*** SOURCE INFORMATION ***

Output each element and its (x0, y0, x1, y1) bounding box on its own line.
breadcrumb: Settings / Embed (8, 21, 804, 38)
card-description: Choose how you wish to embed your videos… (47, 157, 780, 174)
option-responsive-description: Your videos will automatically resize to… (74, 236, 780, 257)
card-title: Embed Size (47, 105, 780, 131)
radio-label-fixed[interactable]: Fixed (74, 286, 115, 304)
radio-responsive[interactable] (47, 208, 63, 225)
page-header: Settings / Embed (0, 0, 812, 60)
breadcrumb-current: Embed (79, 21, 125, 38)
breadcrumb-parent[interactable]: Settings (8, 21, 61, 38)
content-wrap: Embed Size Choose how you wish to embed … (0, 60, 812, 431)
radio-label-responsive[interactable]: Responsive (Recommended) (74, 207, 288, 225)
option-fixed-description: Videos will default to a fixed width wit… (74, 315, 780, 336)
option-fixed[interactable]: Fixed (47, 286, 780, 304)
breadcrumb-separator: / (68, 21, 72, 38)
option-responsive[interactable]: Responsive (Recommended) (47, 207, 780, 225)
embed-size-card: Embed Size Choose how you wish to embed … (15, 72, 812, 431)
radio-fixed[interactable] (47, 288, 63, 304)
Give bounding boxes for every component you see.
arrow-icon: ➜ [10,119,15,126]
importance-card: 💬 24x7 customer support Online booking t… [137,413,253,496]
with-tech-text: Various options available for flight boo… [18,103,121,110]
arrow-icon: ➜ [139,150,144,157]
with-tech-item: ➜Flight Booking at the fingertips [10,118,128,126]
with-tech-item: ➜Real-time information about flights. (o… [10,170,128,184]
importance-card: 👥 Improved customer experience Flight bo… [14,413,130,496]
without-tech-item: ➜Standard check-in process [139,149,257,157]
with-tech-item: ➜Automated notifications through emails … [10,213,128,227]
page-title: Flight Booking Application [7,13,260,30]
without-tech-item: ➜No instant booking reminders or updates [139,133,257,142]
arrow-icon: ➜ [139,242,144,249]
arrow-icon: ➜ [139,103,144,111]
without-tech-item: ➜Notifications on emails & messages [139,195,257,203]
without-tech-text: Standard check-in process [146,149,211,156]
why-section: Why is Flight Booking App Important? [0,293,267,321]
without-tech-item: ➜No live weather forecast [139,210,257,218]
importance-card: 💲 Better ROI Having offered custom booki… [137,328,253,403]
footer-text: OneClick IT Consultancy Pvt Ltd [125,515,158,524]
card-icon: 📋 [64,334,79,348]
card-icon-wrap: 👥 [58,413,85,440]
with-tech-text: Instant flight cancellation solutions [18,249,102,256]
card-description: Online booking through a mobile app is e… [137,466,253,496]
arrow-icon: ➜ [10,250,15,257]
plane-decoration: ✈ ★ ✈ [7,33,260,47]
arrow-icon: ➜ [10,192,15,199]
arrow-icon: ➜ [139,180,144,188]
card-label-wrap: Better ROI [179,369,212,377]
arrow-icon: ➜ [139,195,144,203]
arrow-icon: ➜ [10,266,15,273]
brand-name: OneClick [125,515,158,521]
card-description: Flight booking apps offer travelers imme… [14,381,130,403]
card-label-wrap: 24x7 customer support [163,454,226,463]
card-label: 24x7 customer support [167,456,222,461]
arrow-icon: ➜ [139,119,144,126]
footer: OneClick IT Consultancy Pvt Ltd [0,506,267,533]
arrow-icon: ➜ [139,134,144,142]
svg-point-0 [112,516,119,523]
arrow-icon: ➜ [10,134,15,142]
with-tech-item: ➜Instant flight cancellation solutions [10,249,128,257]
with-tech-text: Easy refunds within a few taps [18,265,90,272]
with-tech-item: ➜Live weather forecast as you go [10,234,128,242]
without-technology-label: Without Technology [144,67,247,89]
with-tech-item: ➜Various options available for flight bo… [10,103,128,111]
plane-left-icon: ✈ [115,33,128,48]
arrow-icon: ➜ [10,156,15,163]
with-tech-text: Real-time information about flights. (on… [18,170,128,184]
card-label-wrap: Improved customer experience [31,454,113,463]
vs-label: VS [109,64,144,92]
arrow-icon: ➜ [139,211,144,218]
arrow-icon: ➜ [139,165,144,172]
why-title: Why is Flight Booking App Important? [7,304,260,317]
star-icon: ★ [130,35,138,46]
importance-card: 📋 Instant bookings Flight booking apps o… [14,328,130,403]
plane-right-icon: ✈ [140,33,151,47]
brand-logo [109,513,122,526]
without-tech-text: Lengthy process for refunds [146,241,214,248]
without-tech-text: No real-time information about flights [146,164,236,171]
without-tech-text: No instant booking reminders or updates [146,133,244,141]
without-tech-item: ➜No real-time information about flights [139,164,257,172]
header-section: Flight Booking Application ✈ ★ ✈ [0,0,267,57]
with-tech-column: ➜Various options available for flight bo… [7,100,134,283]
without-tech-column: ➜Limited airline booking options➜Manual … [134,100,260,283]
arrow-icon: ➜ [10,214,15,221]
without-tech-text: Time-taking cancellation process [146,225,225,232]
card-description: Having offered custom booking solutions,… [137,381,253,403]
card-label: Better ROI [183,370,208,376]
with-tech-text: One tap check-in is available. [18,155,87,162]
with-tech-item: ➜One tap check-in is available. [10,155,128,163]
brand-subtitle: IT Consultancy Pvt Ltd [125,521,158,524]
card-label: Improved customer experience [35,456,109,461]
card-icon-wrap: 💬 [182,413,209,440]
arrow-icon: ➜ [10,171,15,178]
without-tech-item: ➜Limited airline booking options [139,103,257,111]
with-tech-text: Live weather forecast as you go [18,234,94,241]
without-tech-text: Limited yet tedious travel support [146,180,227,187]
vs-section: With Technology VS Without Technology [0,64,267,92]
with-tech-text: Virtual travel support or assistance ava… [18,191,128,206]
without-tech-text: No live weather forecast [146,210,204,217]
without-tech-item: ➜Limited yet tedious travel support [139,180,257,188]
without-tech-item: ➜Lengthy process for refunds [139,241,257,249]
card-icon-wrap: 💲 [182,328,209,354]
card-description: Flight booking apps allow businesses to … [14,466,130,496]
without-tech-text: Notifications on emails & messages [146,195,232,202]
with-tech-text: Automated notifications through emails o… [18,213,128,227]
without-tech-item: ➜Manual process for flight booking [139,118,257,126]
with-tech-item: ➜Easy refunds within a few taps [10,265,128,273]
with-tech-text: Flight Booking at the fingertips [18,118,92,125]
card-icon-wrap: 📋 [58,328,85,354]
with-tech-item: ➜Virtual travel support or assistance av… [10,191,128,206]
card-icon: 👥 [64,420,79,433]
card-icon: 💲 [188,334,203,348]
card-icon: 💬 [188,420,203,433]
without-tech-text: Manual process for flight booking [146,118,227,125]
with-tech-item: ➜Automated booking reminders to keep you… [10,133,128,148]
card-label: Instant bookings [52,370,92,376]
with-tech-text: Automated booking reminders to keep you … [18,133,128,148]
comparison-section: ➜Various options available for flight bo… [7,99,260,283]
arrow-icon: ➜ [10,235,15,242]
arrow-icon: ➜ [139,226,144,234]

*** End of SOURCE INFORMATION ***

#### EXERCISE GOAL
Would you return the entries exactly as they stand?

#### RESULT OF THE TASK
Output each element and its (x0, y0, x1, y1) bounding box on its own line.
breadcrumb: Settings / Embed (8, 21, 804, 38)
card-description: Choose how you wish to embed your videos… (47, 157, 780, 174)
option-responsive-description: Your videos will automatically resize to… (74, 236, 780, 257)
card-title: Embed Size (47, 105, 780, 131)
radio-label-fixed[interactable]: Fixed (74, 286, 115, 304)
radio-responsive[interactable] (47, 208, 63, 225)
page-header: Settings / Embed (0, 0, 812, 60)
breadcrumb-current: Embed (79, 21, 125, 38)
breadcrumb-parent[interactable]: Settings (8, 21, 61, 38)
content-wrap: Embed Size Choose how you wish to embed … (0, 60, 812, 431)
radio-label-responsive[interactable]: Responsive (Recommended) (74, 207, 288, 225)
option-fixed-description: Videos will default to a fixed width wit… (74, 315, 780, 336)
option-fixed[interactable]: Fixed (47, 286, 780, 304)
breadcrumb-separator: / (68, 21, 72, 38)
option-responsive[interactable]: Responsive (Recommended) (47, 207, 780, 225)
embed-size-card: Embed Size Choose how you wish to embed … (15, 72, 812, 431)
radio-fixed[interactable] (47, 288, 63, 304)
Give bounding boxes for every component you see.
arrow-icon: ➜ [10,119,15,126]
importance-card: 💬 24x7 customer support Online booking t… [137,413,253,496]
with-tech-text: Various options available for flight boo… [18,103,121,110]
arrow-icon: ➜ [139,150,144,157]
with-tech-item: ➜Flight Booking at the fingertips [10,118,128,126]
with-tech-item: ➜Real-time information about flights. (o… [10,170,128,184]
importance-card: 👥 Improved customer experience Flight bo… [14,413,130,496]
without-tech-item: ➜Standard check-in process [139,149,257,157]
with-tech-item: ➜Automated notifications through emails … [10,213,128,227]
page-title: Flight Booking Application [7,13,260,30]
without-tech-item: ➜No instant booking reminders or updates [139,133,257,142]
arrow-icon: ➜ [139,242,144,249]
arrow-icon: ➜ [139,103,144,111]
without-tech-item: ➜Notifications on emails & messages [139,195,257,203]
without-tech-text: Standard check-in process [146,149,211,156]
why-section: Why is Flight Booking App Important? [0,293,267,321]
without-tech-item: ➜No live weather forecast [139,210,257,218]
importance-card: 💲 Better ROI Having offered custom booki… [137,328,253,403]
footer-text: OneClick IT Consultancy Pvt Ltd [125,515,158,524]
card-icon: 📋 [64,334,79,348]
card-icon-wrap: 👥 [58,413,85,440]
with-tech-text: Instant flight cancellation solutions [18,249,102,256]
card-description: Online booking through a mobile app is e… [137,466,253,496]
arrow-icon: ➜ [10,250,15,257]
plane-decoration: ✈ ★ ✈ [7,33,260,47]
arrow-icon: ➜ [10,192,15,199]
arrow-icon: ➜ [139,180,144,188]
card-label-wrap: Better ROI [179,369,212,377]
arrow-icon: ➜ [139,195,144,203]
arrow-icon: ➜ [10,266,15,273]
brand-name: OneClick [125,515,158,521]
card-description: Flight booking apps offer travelers imme… [14,381,130,403]
card-label-wrap: 24x7 customer support [163,454,226,463]
card-label: 24x7 customer support [167,456,222,461]
arrow-icon: ➜ [139,119,144,126]
footer: OneClick IT Consultancy Pvt Ltd [0,506,267,533]
arrow-icon: ➜ [139,134,144,142]
svg-point-0 [112,516,119,523]
arrow-icon: ➜ [10,134,15,142]
with-tech-item: ➜Instant flight cancellation solutions [10,249,128,257]
with-tech-text: Easy refunds within a few taps [18,265,90,272]
with-tech-item: ➜Live weather forecast as you go [10,234,128,242]
without-technology-label: Without Technology [144,67,247,89]
with-tech-item: ➜Various options available for flight bo… [10,103,128,111]
plane-left-icon: ✈ [115,33,128,48]
arrow-icon: ➜ [10,156,15,163]
with-tech-text: Real-time information about flights. (on… [18,170,128,184]
card-label-wrap: Improved customer experience [31,454,113,463]
vs-label: VS [109,64,144,92]
arrow-icon: ➜ [139,211,144,218]
arrow-icon: ➜ [139,165,144,172]
why-title: Why is Flight Booking App Important? [7,304,260,317]
star-icon: ★ [130,35,138,46]
importance-card: 📋 Instant bookings Flight booking apps o… [14,328,130,403]
plane-right-icon: ✈ [140,33,151,47]
brand-logo [109,513,122,526]
without-tech-text: Lengthy process for refunds [146,241,214,248]
without-tech-text: No real-time information about flights [146,164,236,171]
without-tech-text: No instant booking reminders or updates [146,133,244,141]
without-tech-item: ➜No real-time information about flights [139,164,257,172]
header-section: Flight Booking Application ✈ ★ ✈ [0,0,267,57]
with-tech-column: ➜Various options available for flight bo… [7,100,134,283]
without-tech-column: ➜Limited airline booking options➜Manual … [134,100,260,283]
arrow-icon: ➜ [10,214,15,221]
without-tech-text: Time-taking cancellation process [146,225,225,232]
card-description: Having offered custom booking solutions,… [137,381,253,403]
card-label: Better ROI [183,370,208,376]
with-tech-text: One tap check-in is available. [18,155,87,162]
with-tech-item: ➜One tap check-in is available. [10,155,128,163]
brand-subtitle: IT Consultancy Pvt Ltd [125,521,158,524]
card-label: Improved customer experience [35,456,109,461]
card-icon-wrap: 💬 [182,413,209,440]
arrow-icon: ➜ [10,171,15,178]
without-tech-item: ➜Limited airline booking options [139,103,257,111]
with-tech-text: Live weather forecast as you go [18,234,94,241]
without-tech-text: Limited yet tedious travel support [146,180,227,187]
vs-section: With Technology VS Without Technology [0,64,267,92]
with-tech-text: Virtual travel support or assistance ava… [18,191,128,206]
without-tech-text: No live weather forecast [146,210,204,217]
without-tech-item: ➜Limited yet tedious travel support [139,180,257,188]
without-tech-item: ➜Lengthy process for refunds [139,241,257,249]
card-icon-wrap: 💲 [182,328,209,354]
card-description: Flight booking apps allow businesses to … [14,466,130,496]
without-tech-text: Notifications on emails & messages [146,195,232,202]
with-tech-text: Automated notifications through emails o… [18,213,128,227]
without-tech-item: ➜Manual process for flight booking [139,118,257,126]
with-tech-item: ➜Easy refunds within a few taps [10,265,128,273]
with-tech-text: Flight Booking at the fingertips [18,118,92,125]
card-icon-wrap: 📋 [58,328,85,354]
with-tech-item: ➜Virtual travel support or assistance av… [10,191,128,206]
card-icon: 👥 [64,420,79,433]
card-icon: 💲 [188,334,203,348]
card-icon: 💬 [188,420,203,433]
without-tech-text: Manual process for flight booking [146,118,227,125]
with-tech-item: ➜Automated booking reminders to keep you… [10,133,128,148]
card-label: Instant bookings [52,370,92,376]
with-tech-text: Automated booking reminders to keep you … [18,133,128,148]
comparison-section: ➜Various options available for flight bo… [7,99,260,283]
arrow-icon: ➜ [10,235,15,242]
arrow-icon: ➜ [139,226,144,234]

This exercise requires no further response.